Drive into Budva and you will understand why this is by far the most popular destination in Montenegro in summer. It is packed to the rafters. And definitely feels that way. Clearly many pick Budva for their summer holidays (especially popular with the Russians according to Petar), but it felt just too oversized for us.
Blessed with long stretches of beaches, it has much to offer including a night life second to none in Montenegro. However, extensive tourism development seem to have squeezed the charm out of this city. We were only there for a day and it felt just like home during peak hour traffic! Lots and lots of cars, traffic jams and of course, finding a park is next to impossible. The city (and infrastructure) is clearly groaning under the weight of tourism.
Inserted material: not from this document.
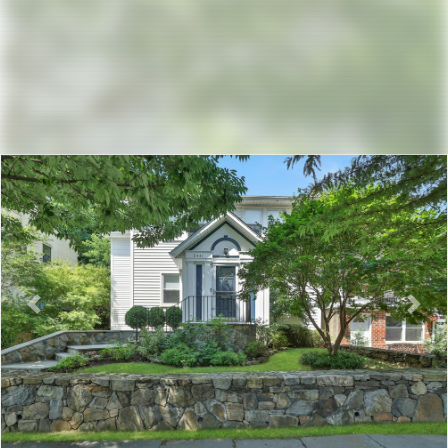
Previous
Nex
Nevertheless, there are still bright spots and the old town is one of them. We spent much of our time in Budva walking the cobbled streets of the Stari Grad before taking some respite from the heat with drinks along the Budva Marina.
Then if you have disposable income (lots of it), you can get away from it all at nearby Sveti Stefan. This village islet dates back to the 15th century with many a celebrity visiting here in the 70’s and 80’s. Today, it is a private resort and sadly, no longer open to the public unless you are a guest of the resort.
Even then, you can be unlucky and get trumped by tennis champion Novak Djokovic who booked out the entire island for his wedding.This happened just the day before we were there so we missed all the fanfare.
For everyone else, you can access the beach for a fee (50 euros) and only up to a point, after which vigilant guards are stationed to prevent anyone from wandering onto the island.
After Budva, heading back to Kotor was like returning to an oasis. Sure it may not stand up to its glitzy sibling, but it at least makes you feel like you’re on holiday.